_AIM OF THE EXERCISE_
Print every entry below again exactly as written, skipping the pictures.

Stored data:
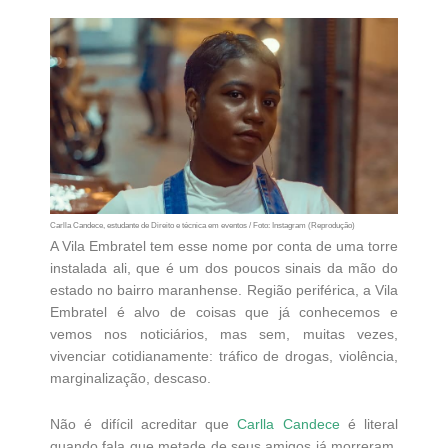
Carlla Candece, estudante de Direito e técnica em eventos / Foto: Instagram (Reprodução)
A Vila Embratel tem esse nome por conta de uma torre
instalada ali, que é um dos poucos sinais da mão do
estado no bairro maranhense. Região periférica, a Vila
Embratel é alvo de coisas que já conhecemos e
vemos nos noticiários, mas sem, muitas vezes,
vivenciar cotidianamente: tráfico de drogas, violência,
marginalização, descaso.
Não é difícil acreditar que
Carlla Candece
é literal
quando fala que metade de seus amigos já morreram,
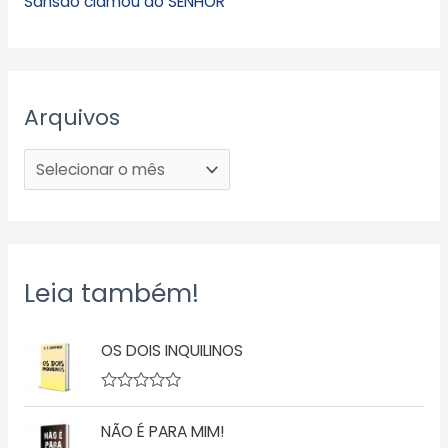
Sansão clamou ao SENHOR
Arquivos
Leia também!
OS DOIS INQUILINOS
A
v
NÃO É PARA MIM!
a
l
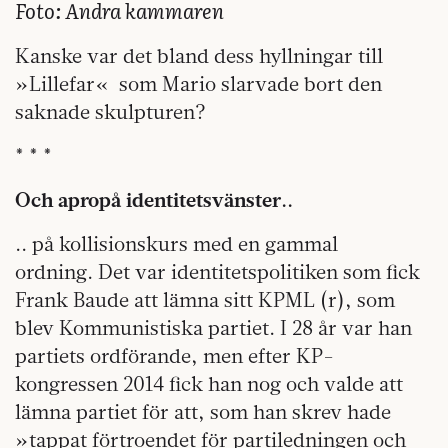
Foto: Andra kammaren
Kanske var det bland dess hyllningar till
»Lillefar« som Mario slarvade bort den
saknade skulpturen?
* * *
Och apropå identitetsvänster..
.. på kollisionskurs med en gammal
ordning.
Det var identitetspolitiken som fick
Frank Baude att lämna sitt KPML (r), som
blev Kommunistiska partiet. I 28 år var han
partiets ordförande, men efter KP-
kongressen 2014 fick han nog och valde att
lämna partiet för att, som han skrev hade
»tappat förtroendet för partiledningen och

_REPLY TO THE TASK_
Carlla Candece, estudante de Direito e técnica em eventos / Foto: Instagram (Reprodução)
A Vila Embratel tem esse nome por conta de uma torre
instalada ali, que é um dos poucos sinais da mão do
estado no bairro maranhense. Região periférica, a Vila
Embratel é alvo de coisas que já conhecemos e
vemos nos noticiários, mas sem, muitas vezes,
vivenciar cotidianamente: tráfico de drogas, violência,
marginalização, descaso.
Não é difícil acreditar que
Carlla Candece
é literal
quando fala que metade de seus amigos já morreram,
Sansão clamou ao SENHOR
Arquivos
Leia também!
OS DOIS INQUILINOS
A
v
NÃO É PARA MIM!
a
l
Foto: Andra kammaren
Kanske var det bland dess hyllningar till
»Lillefar« som Mario slarvade bort den
saknade skulpturen?
* * *
Och apropå identitetsvänster..
.. på kollisionskurs med en gammal
ordning.
Det var identitetspolitiken som fick
Frank Baude att lämna sitt KPML (r), som
blev Kommunistiska partiet. I 28 år var han
partiets ordförande, men efter KP-
kongressen 2014 fick han nog och valde att
lämna partiet för att, som han skrev hade
»tappat förtroendet för partiledningen och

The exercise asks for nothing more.